--- Activity ---
Look through the listing for the string "Jacques" and copy out every line that holds it.

--- Records provided ---
Segment Open

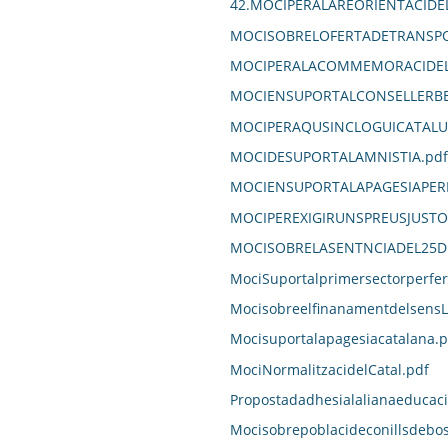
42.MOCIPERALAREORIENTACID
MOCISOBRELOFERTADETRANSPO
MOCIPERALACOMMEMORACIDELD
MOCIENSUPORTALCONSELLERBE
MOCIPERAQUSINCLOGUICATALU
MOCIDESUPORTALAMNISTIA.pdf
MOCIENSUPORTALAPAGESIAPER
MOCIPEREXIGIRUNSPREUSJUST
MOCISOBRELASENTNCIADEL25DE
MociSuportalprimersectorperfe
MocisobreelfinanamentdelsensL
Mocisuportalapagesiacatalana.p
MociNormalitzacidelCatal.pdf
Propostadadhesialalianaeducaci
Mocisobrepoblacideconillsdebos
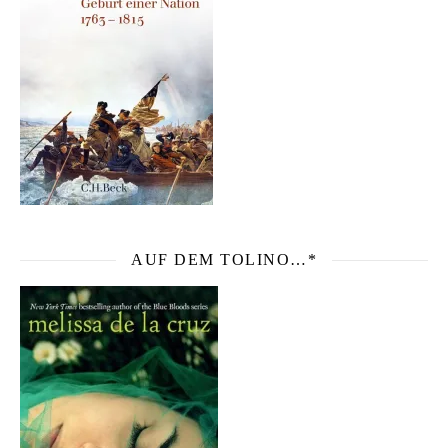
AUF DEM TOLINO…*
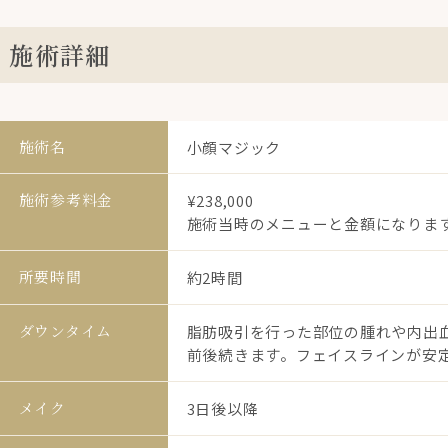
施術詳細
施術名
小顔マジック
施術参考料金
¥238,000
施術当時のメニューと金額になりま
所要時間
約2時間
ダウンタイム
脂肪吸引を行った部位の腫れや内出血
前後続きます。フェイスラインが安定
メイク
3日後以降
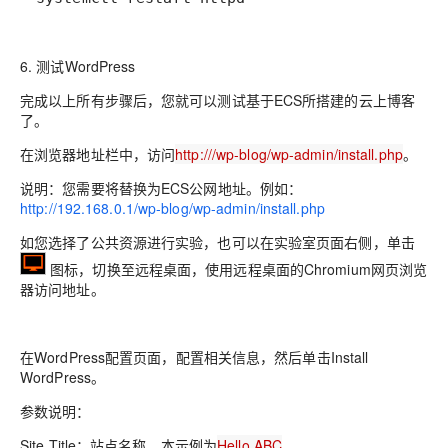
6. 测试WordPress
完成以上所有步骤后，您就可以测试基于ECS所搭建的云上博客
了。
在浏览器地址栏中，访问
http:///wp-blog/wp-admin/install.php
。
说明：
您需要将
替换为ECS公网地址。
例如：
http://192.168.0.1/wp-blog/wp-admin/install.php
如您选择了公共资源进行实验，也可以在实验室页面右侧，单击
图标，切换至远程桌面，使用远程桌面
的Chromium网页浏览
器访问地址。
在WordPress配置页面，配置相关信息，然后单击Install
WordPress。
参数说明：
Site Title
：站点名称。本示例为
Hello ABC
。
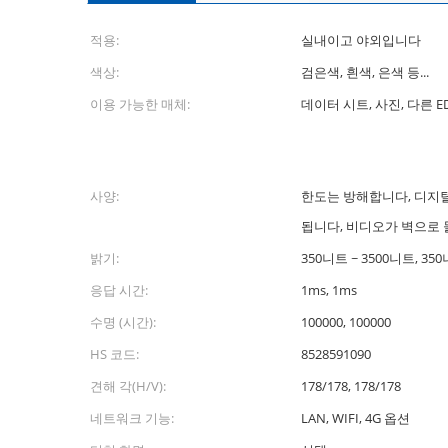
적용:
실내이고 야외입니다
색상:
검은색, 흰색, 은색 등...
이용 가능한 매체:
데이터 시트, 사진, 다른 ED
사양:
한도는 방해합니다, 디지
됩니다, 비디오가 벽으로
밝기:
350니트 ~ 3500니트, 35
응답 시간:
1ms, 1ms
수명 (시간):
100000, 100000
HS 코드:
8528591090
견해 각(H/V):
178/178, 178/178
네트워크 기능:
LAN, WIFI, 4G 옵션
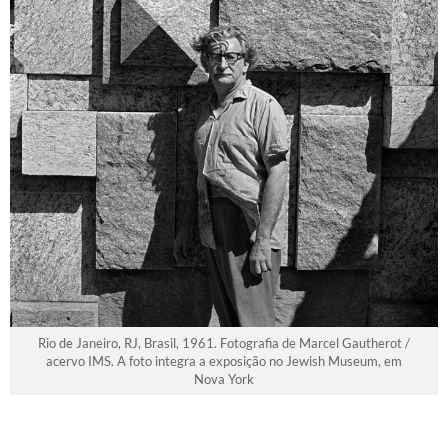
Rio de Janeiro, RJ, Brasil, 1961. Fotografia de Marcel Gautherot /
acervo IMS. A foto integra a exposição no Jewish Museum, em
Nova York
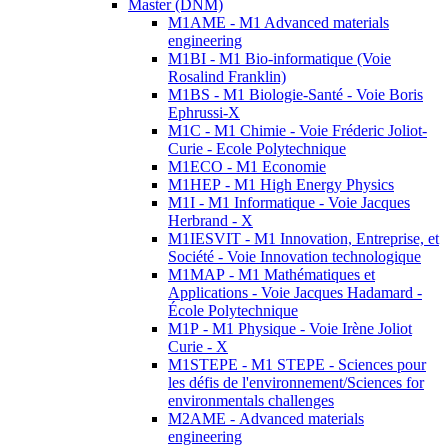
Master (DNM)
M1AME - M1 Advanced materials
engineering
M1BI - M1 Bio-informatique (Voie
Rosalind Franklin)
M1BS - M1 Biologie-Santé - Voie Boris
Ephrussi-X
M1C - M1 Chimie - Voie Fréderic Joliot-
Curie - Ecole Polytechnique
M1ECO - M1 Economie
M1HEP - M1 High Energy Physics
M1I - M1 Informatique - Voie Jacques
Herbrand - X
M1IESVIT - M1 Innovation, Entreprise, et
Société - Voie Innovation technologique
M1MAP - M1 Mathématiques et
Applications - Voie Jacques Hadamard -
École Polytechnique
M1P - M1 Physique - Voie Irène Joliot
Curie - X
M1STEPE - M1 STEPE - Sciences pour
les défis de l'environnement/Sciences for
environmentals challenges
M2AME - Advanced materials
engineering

Segment Closed

--- Problem solution ---
M1I - M1 Informatique - Voie Jacques
Applications - Voie Jacques Hadamard -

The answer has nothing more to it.